Nitro Native Implementation Rules
- Check Nitro's current minimum requirements before debugging weird build failures. Current Nitro docs list React Native 0.75+, Xcode 16.4+, Swift 5.9+, Android
compileSdkVersion 34+, and NDK 27+; Nitro Views currently require React Native 0.78+ and the New Architecture.
- Every native HybridObject implementation must implement or inherit from the generated
Hybrid*Spec for that platform. Never implement a standalone native class and expect Nitro to discover it.
- Make native implementation classes
final by default unless inheritance is genuinely required. This is especially true for Swift and Kotlin HybridObjects.
- Keep top-level native types in separate files. Nest only truly local private helpers.
- Validate invalid inputs and required unsupported behavior early. Do not reject cross-platform configuration just because the current native backend ignores an optional preference. If the operation still does its core job, ignore or degrade the preference and report support through capabilities or resolved state.
- Do not silently swallow real failures. Throw, reject a Promise, or emit through an explicit error callback/listener when the requested outcome cannot be delivered.
- Prefer Nitro/runtime errors or language-native exceptions that surface cleanly to JS. Avoid Objective-C-style
NSError public paths unless the generated API specifically requires it.

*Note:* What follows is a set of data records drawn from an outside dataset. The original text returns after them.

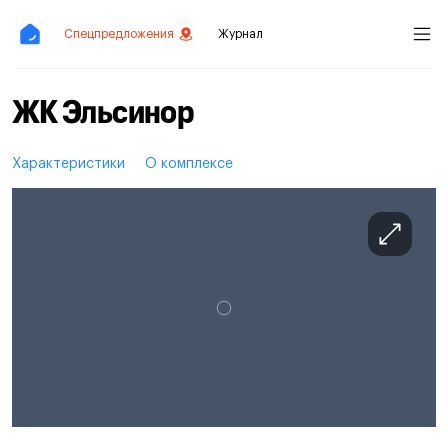
Спецпредложения
Журнал
ЖК Эльсинор
Характеристики
О комплексе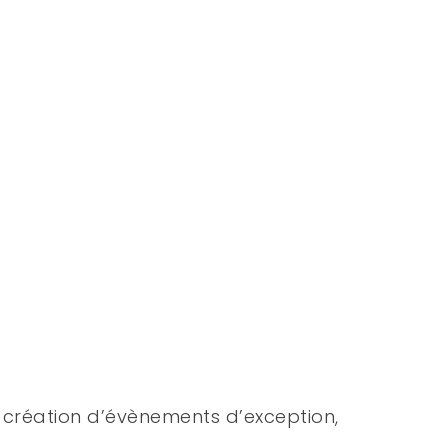
 création d’évènements d’exception,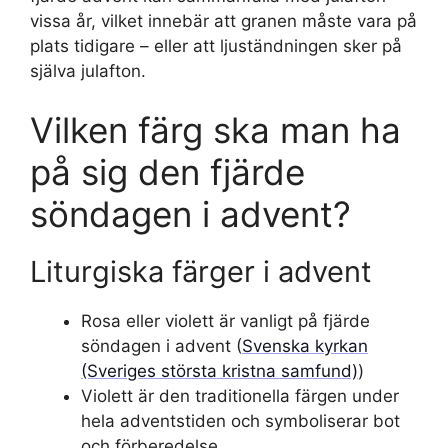
vissa år, vilket innebär att granen måste vara på
plats tidigare – eller att ljuständningen sker på
själva julafton.
Vilken färg ska man ha
på sig den fjärde
söndagen i advent?
Liturgiska färger i advent
Rosa eller violett är vanligt på fjärde
söndagen i advent (
Svenska kyrkan
(Sveriges största kristna samfund)
)
Violett är den traditionella färgen under
hela adventstiden och symboliserar bot
och förberedelse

- For Android context access, use
NitroModules.applicationContext lazily and throw a clear error if it is unavailable.
- Use the native Promise helper that matches the platform threading model. In Swift, prefer
Promise.parallel(queue) for DispatchQueue-based work such as AVFoundation/session operations, and use Promise.async only when wrapping Swift async/await or Task-based APIs.
- Implement
memorySize for HybridObjects that own native resources or large allocations so the JS VM can collect them under memory pressure.
- For Nitro Views, implement
prepareForRecycle when the view owns state that should be reset before reuse.

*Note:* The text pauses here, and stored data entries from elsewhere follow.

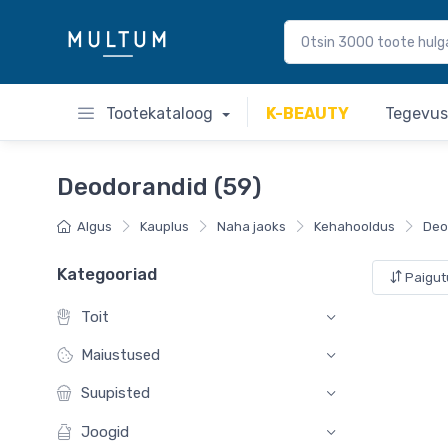
Tootekataloog
K-BEAUTY
Tegevu
Deodorandid (59)
Algus
Kauplus
Naha jaoks
Kehahooldus
Deo
Kategooriad
Paigu
Toit
Maiustused
Suupisted
Joogid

- Mix C++ HybridObjects with Swift/Kotlin HybridObjects in one library. Use C++ for shared or hot code, such as OpenCV/frame processing/storage engines, and Swift/Kotlin for platform services, permissions, file paths, camera/session APIs, and OS integration.
- C++ HybridObjects can accept Swift/Kotlin-implemented HybridObjects and call their generated C++ spec API. Example: a C++
StorageFactory can accept a Swift/Kotlin PlatformContext and call getTemporaryDirectory() or writeFile(...) through the generated C++ interface. C++ can access only the public spec API, not private Swift/Kotlin fields.
- Do not rely on Swift/Kotlin calling into C++-implemented HybridObjects unless current Nitrogen support has been verified for that direction.
Nitro Testing Rules
- Prefer behavior tests over type-shape tests. Nitrogen already enforces specs at compile time, so tests should cover real feature behavior, inputs, settings, failure paths, and order-of-execution cases.
- Use
react-native-harness when available for end-to-end testing in a real React Native environment. For native-heavy libraries, prefer real-device or CI device-farm coverage for the API surface that depends on hardware or OS behavior.
Ask First — Before Doing Anything
First, determine what the user wants to do:
"Are you creating a new Nitro Module library from scratch, or adding a new HybridObject to an existing library?"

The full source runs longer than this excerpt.